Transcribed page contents
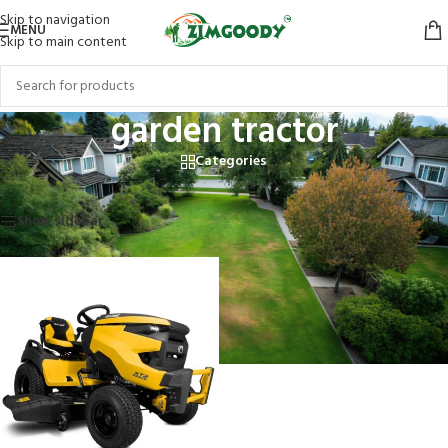
Skip to navigation
MENU
Skip to main content
garden tractor
Categories
Home
/
Products tagged “garden tractor”
Showing the single result
Show sidebar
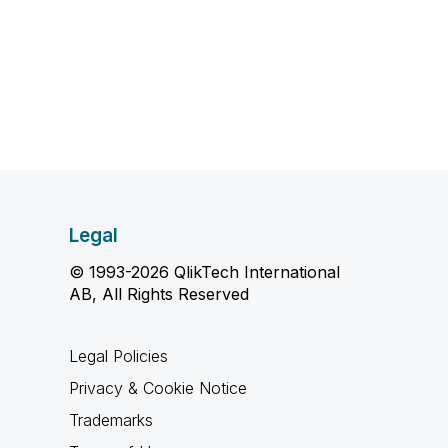
Legal
© 1993-2026 QlikTech International
AB, All Rights Reserved
Legal Policies
Privacy & Cookie Notice
Trademarks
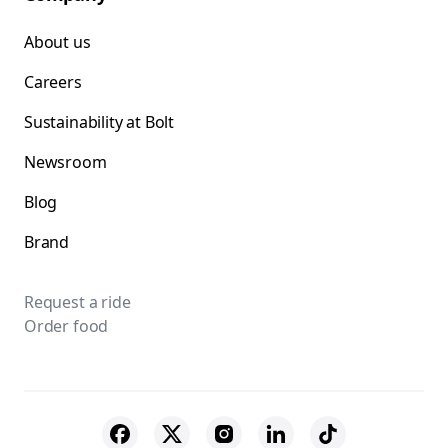
About us
Careers
Sustainability at Bolt
Newsroom
Blog
Brand
Request a ride
Order food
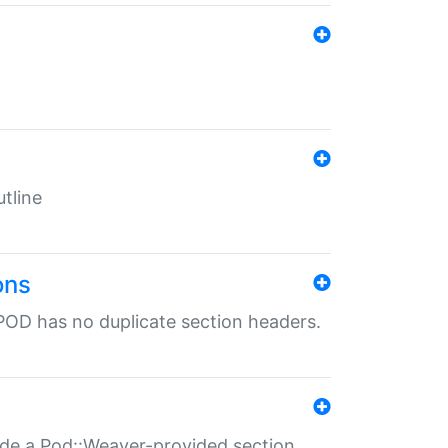
tline
ons
POD has no duplicate section headers.
ide a Pod::Weaver-provided section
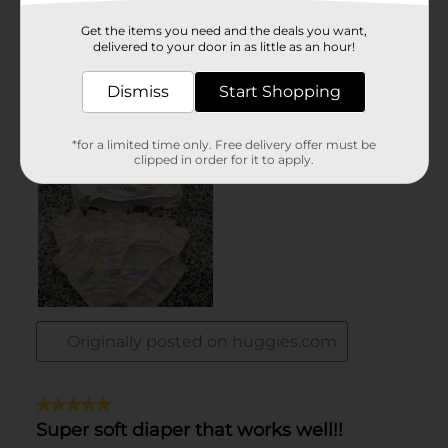
Get the items you need and the deals you want,
delivered to your door in as little as an hour!
Dismiss
Start Shopping
*for a limited time only. Free delivery offer must be
clipped in order for it to apply.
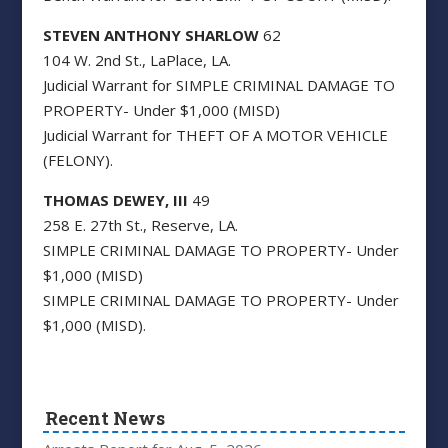
STEVEN ANTHONY SHARLOW
62
104 W. 2nd St., LaPlace, LA.
Judicial Warrant for SIMPLE CRIMINAL DAMAGE TO
PROPERTY- Under $1,000 (MISD)
Judicial Warrant for THEFT OF A MOTOR VEHICLE
(FELONY).
THOMAS DEWEY, III
49
258 E. 27th St., Reserve, LA.
SIMPLE CRIMINAL DAMAGE TO PROPERTY- Under
$1,000 (MISD)
SIMPLE CRIMINAL DAMAGE TO PROPERTY- Under
$1,000 (MISD).
Recent News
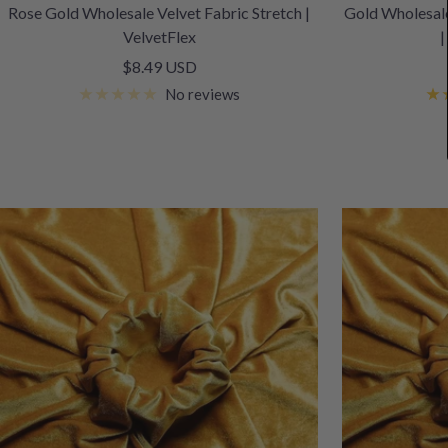
Rose Gold Wholesale Velvet Fabric Stretch |
Gold Wholesale
VelvetFlex
|
Sale
$8.49 USD
price
No reviews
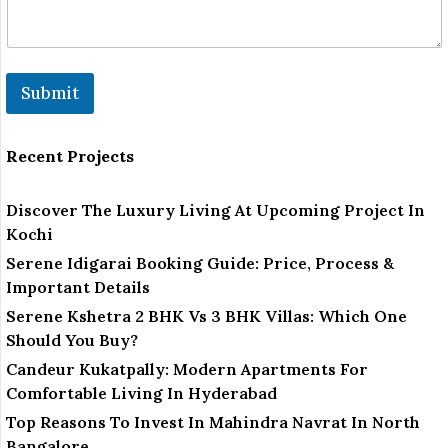
Submit
Recent Projects
Discover The Luxury Living At Upcoming Project In
Kochi
Serene Idigarai Booking Guide: Price, Process &
Important Details
Serene Kshetra 2 BHK Vs 3 BHK Villas: Which One
Should You Buy?
Candeur Kukatpally: Modern Apartments For
Comfortable Living In Hyderabad
Top Reasons To Invest In Mahindra Navrat In North
Bangalore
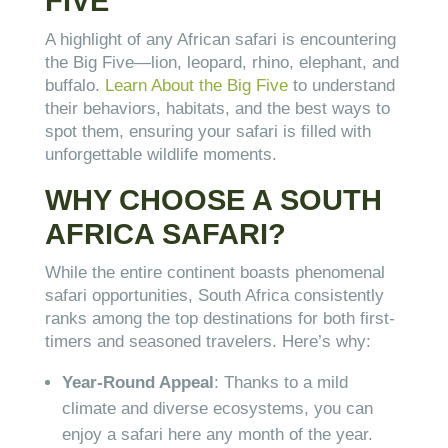
FIVE
A highlight of any African safari is encountering
the Big Five—lion, leopard, rhino, elephant, and
buffalo.
Learn About the Big Five
to understand
their behaviors, habitats, and the best ways to
spot them, ensuring your safari is filled with
unforgettable wildlife moments.
WHY CHOOSE A SOUTH
AFRICA SAFARI?
While the entire continent boasts phenomenal
safari opportunities, South Africa consistently
ranks among the top destinations for both first-
timers and seasoned travelers. Here’s why:
Year-Round Appeal
: Thanks to a mild
climate and diverse ecosystems, you can
enjoy a safari here any month of the year.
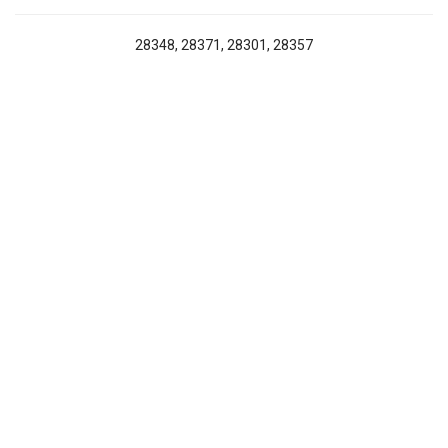
28348, 28371, 28301, 28357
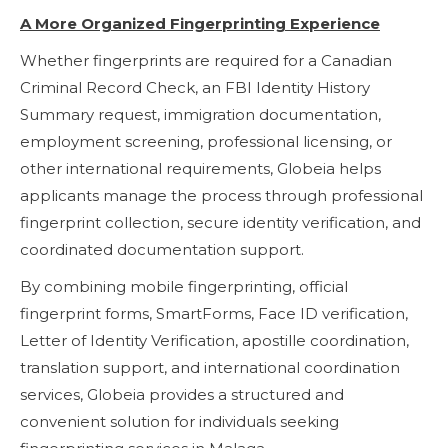
A More Organized Fingerprinting Experience
Whether fingerprints are required for a Canadian
Criminal Record Check, an FBI Identity History
Summary request, immigration documentation,
employment screening, professional licensing, or
other international requirements, Globeia helps
applicants manage the process through professional
fingerprint collection, secure identity verification, and
coordinated documentation support.
By combining mobile fingerprinting, official
fingerprint forms, SmartForms, Face ID verification,
Letter of Identity Verification, apostille coordination,
translation support, and international coordination
services, Globeia provides a structured and
convenient solution for individuals seeking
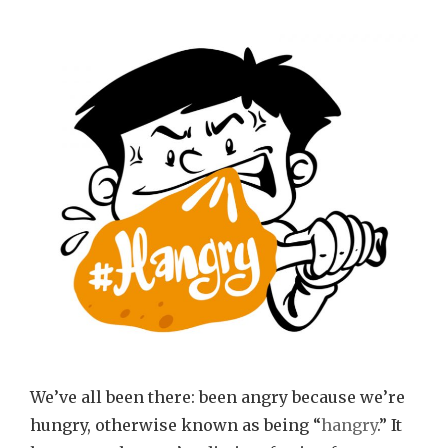
We’ve all been there: been angry because we’re
hungry, otherwise known as being “
hangry
.” It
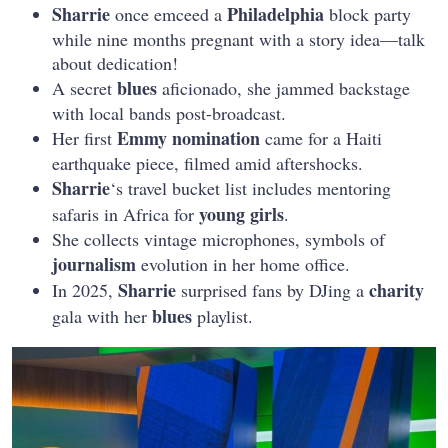
Sharrie
Philadelphia
once emceed a
block party
while nine months pregnant with a story idea—talk
about dedication!
blues
A secret
aficionado, she jammed backstage
with local bands post-broadcast.
Emmy
nomination
Her first
came for a Haiti
earthquake piece, filmed amid aftershocks.
Sharrie
‘s travel bucket list includes mentoring
young girls
safaris in Africa for
.
She collects vintage microphones, symbols of
journalism
evolution in her home office.
Sharrie
charity
In 2025,
surprised fans by DJing a
blues
gala with her
playlist.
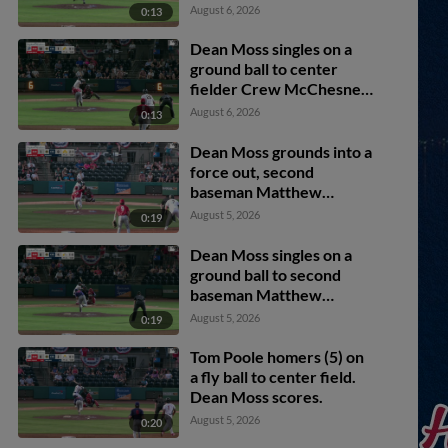
August 6, 2026
0:13
Dean Moss singles on a
ground ball to center
fielder Crew McChesney.
Tom Poole scores. Brody
August 6, 2026
0:13
Donay to 3rd.
Dean Moss grounds into a
force out, second
baseman Matthew
Boughton to shortstop
August 5, 2026
0:19
Billy Carlson. Brady
Marget scores. Tom
Dean Moss singles on a
Poole to 3rd. Brody
ground ball to second
Donay out at 2nd. Dean
baseman Matthew
Moss to 1st.
Boughton. Taitn Gray
August 5, 2026
0:19
scores.
Tom Poole homers (5) on
a fly ball to center field.
Dean Moss scores.
August 5, 2026
0:20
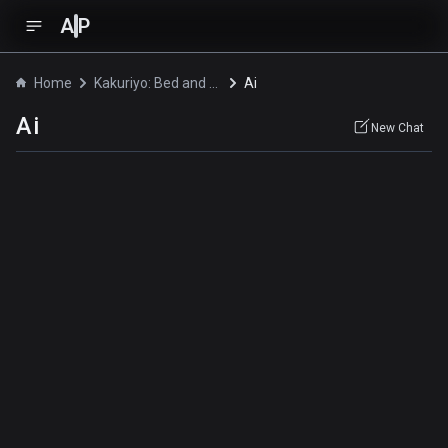
A
P
Home
Kakuriyo: Bed and Breakfast for Spirits
Ai
Ai
New Chat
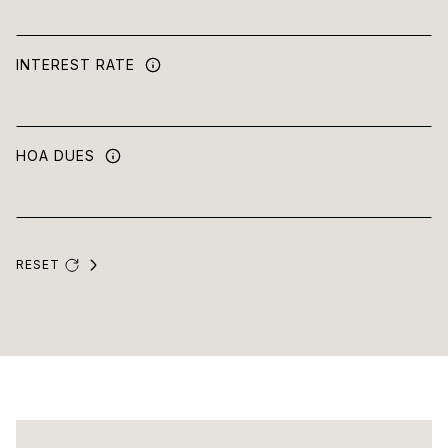
INTEREST RATE
HOA DUES
RESET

ASSIGNMENT =>
Transcribe all the lines above exactly, apart from the pictures.

TASK OUTPUT =>
Skip to navigation
MENU
Skip to main content
garden tractor
Categories
Home
/
Products tagged “garden tractor”
Showing the single result
Show sidebar
Legal
© 1993-2026 QlikTech International
AB, All Rights Reserved
Legal Policies
Privacy & Cookie Notice
Trademarks
About us
Careers
Sustainability at Bolt
Newsroom
Blog
Brand
Request a ride
Order food
tline
ons
POD has no duplicate section headers.
ide a Pod::Weaver-provided section
Get the items you need and the deals you want,
delivered to your door in as little as an hour!
Dismiss
Start Shopping
*for a limited time only. Free delivery offer must be
clipped in order for it to apply.
STEVEN ANTHONY SHARLOW
62
104 W. 2nd St., LaPlace, LA.
Judicial Warrant for SIMPLE CRIMINAL DAMAGE TO
PROPERTY- Under $1,000 (MISD)
Judicial Warrant for THEFT OF A MOTOR VEHICLE
(FELONY).
THOMAS DEWEY, III
49
258 E. 27th St., Reserve, LA.
SIMPLE CRIMINAL DAMAGE TO PROPERTY- Under
$1,000 (MISD)
SIMPLE CRIMINAL DAMAGE TO PROPERTY- Under
$1,000 (MISD).
Recent News
Rose Gold Wholesale Velvet Fabric Stretch |
Gold Wholesale
VelvetFlex
|
Sale
$8.49 USD
price
No reviews
Submit
Recent Projects
Discover The Luxury Living At Upcoming Project In
Kochi
Serene Idigarai Booking Guide: Price, Process &
Important Details
Serene Kshetra 2 BHK Vs 3 BHK Villas: Which One
Should You Buy?
Candeur Kukatpally: Modern Apartments For
Comfortable Living In Hyderabad
Top Reasons To Invest In Mahindra Navrat In North
Bangalore
FIVE
A highlight of any African safari is encountering
the Big Five—lion, leopard, rhino, elephant, and
buffalo.
Learn About the Big Five
to understand
their behaviors, habitats, and the best ways to
spot them, ensuring your safari is filled with
unforgettable wildlife moments.
WHY CHOOSE A SOUTH
AFRICA SAFARI?
While the entire continent boasts phenomenal
safari opportunities, South Africa consistently
ranks among the top destinations for both first-
timers and seasoned travelers. Here’s why:
Year-Round Appeal
: Thanks to a mild
climate and diverse ecosystems, you can
enjoy a safari here any month of the year.
28348, 28371, 28301, 28357
A More Organized Fingerprinting Experience
Whether fingerprints are required for a Canadian
Criminal Record Check, an FBI Identity History
Summary request, immigration documentation,
employment screening, professional licensing, or
other international requirements, Globeia helps
applicants manage the process through professional
fingerprint collection, secure identity verification, and
coordinated documentation support.
By combining mobile fingerprinting, official
fingerprint forms, SmartForms, Face ID verification,
Letter of Identity Verification, apostille coordination,
translation support, and international coordination
services, Globeia provides a structured and
convenient solution for individuals seeking
We’ve all been there: been angry because we’re
hungry, otherwise known as being “
hangry
.” It
Sharrie
Philadelphia
once emceed a
block party
while nine months pregnant with a story idea—talk
about dedication!
blues
A secret
aficionado, she jammed backstage
with local bands post-broadcast.
Emmy
nomination
Her first
came for a Haiti
earthquake piece, filmed amid aftershocks.
Sharrie
‘s travel bucket list includes mentoring
young girls
safaris in Africa for
.
She collects vintage microphones, symbols of
journalism
evolution in her home office.
Sharrie
charity
In 2025,
surprised fans by DJing a
blues
gala with her
playlist.
August 6, 2026
0:13
Dean Moss singles on a
ground ball to center
fielder Crew McChesney.
Tom Poole scores. Brody
August 6, 2026
0:13
Donay to 3rd.
Dean Moss grounds into a
force out, second
baseman Matthew
Boughton to shortstop
August 5, 2026
0:19
Billy Carlson. Brady
Marget scores. Tom
Dean Moss singles on a
Poole to 3rd. Brody
ground ball to second
Donay out at 2nd. Dean
baseman Matthew
Moss to 1st.
Boughton. Taitn Gray
August 5, 2026
0:19
scores.
Tom Poole homers (5) on
a fly ball to center field.
Dean Moss scores.
August 5, 2026
0:20
A
P
Home
Kakuriyo: Bed and Breakfast for Spirits
Ai
Ai
New Chat
INTEREST RATE
HOA DUES
RESET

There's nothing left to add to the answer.